◆ ACTIVITY: Since only the words are wanted, reproduce every entry exactly and leave the images behind.

◆ WORKING DATA:
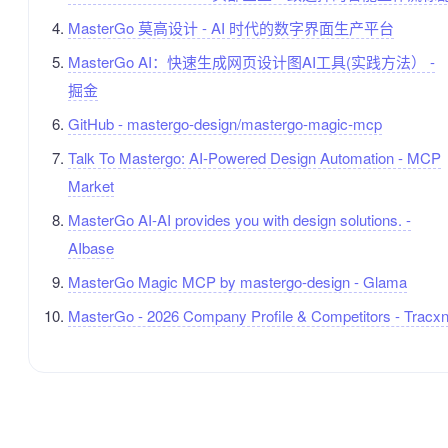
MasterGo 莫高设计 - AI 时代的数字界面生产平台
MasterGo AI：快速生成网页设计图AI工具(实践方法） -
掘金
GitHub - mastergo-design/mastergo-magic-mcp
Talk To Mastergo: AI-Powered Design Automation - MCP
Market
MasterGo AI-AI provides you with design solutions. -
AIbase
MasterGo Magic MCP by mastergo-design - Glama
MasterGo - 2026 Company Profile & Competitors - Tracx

◆ EXERCISE RESULT:
MasterGo 莫高设计 - AI 时代的数字界面生产平台
MasterGo AI：快速生成网页设计图AI工具(实践方法） -
掘金
GitHub - mastergo-design/mastergo-magic-mcp
Talk To Mastergo: AI-Powered Design Automation - MCP
Market
MasterGo AI-AI provides you with design solutions. -
AIbase
MasterGo Magic MCP by mastergo-design - Glama
MasterGo - 2026 Company Profile & Competitors - Tracx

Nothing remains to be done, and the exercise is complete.